Now, The Dreams Of Ida Rothschild was originally released in 2016, but my understanding is that you revised the book quite a bit for this new version. What exactly did you do to it and why did you feel those changes were necessary?
In 2016, before I had an agent, I put it up on Amazon so I could print out a copy and see what it looked and felt like at that point. I took it down from Amazon, and put it up on IngramSpark. Eventually all three will be on IngramSpark. Farson has been revised eight times, and Sargasso five times.
Writing Ida was a personal experience for me, as I mentioned, and integrating that into the story was an idea that came late to me. In the first rendition some integrating was there but not to extent in the final edition, and Ida Rothschild’s life and role in the book was greatly intensified. Some of these changes occurred while writing The World Of Nor [which is the fifth book of the series; we’ll get to that], basically because of ID>>Karo28689’s prominence in that story.
I know Amazon has a “used copy” on sale for $55, but that had nothing to do with me. I have never promoted the books on Amazon and have no plans to do so.
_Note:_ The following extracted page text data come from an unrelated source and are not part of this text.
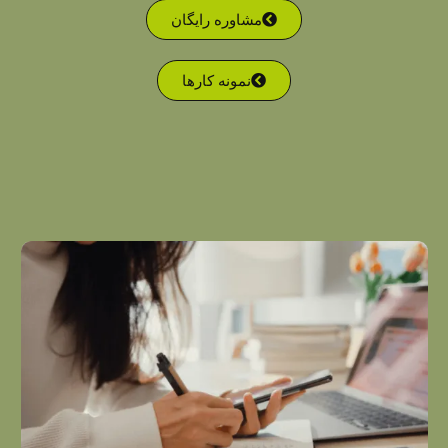
مشاوره رایگان
نمونه کارها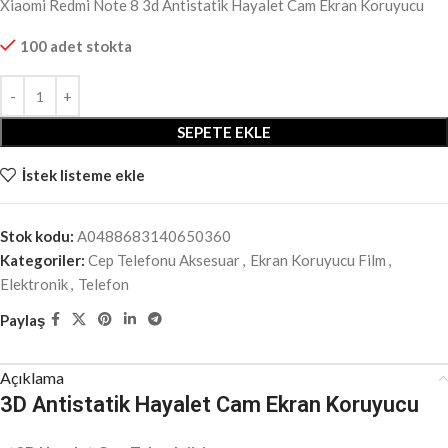
Xiaomi Redmi Note 8 3d Antistatik Hayalet Cam Ekran Koruyucu
100 adet stokta
SEPETE EKLE
İstek listeme ekle
Stok kodu:
A0488683140650360
Kategoriler:
Cep Telefonu Aksesuar
,
Ekran Koruyucu Film
,
Elektronik
,
Telefon
Paylaş
Açıklama
3D Antistatik Hayalet Cam Ekran Koruyucu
Now, as we’ve discussed, The Dreams Of Ida Rothschild is the third and final book in your ScreenMasters trilogy. But you have more books in this series in the works: I’ll Ask Her In The Morning, which is slated to come out later this year; The World Of Nor, also due out this year; and The Battle Of Emerald Earth, due out in 2020. Is there anything else in the works?
I have three more books in this series I would like to write, making nine in all. The WorldMakers, ZZ>Arkol25609 And The Age Of Man, and the final one — which is already written, but I will add to it — Walking On Emerald Earth. If I complete them all, it could be called an ennealogy. So, yes, they are all part of the series, though I’ll Ask Her In The Morning might be considered a side story since it is the story of CT<<Dinsil2371, a robot and an important character in all of the books. This book is about his previous human life.
Lastly, if someone enjoys The Dreams Of Ida Rothschild, what sci-fi space opera of someone else’s would you suggest they read next?
For space operas, [Isaac Asimov’s] The Foundation Trilogy for its scope, [Frank Herbert’s] Dune for its character development and imagination, and [Orson Scott Card’s] Ender’s Game for its treatment of violence versus understanding and compassion.
Two more series come to mind: The Mars Trilogy by Kim Stanley Robinson, for its amazing, detailed planet building, and Allen Steele’s important series, Coyote, for its detailed exploration of a new world. Not to mention Arthur C. Clarke’s Childhood’s End just for the fun of it.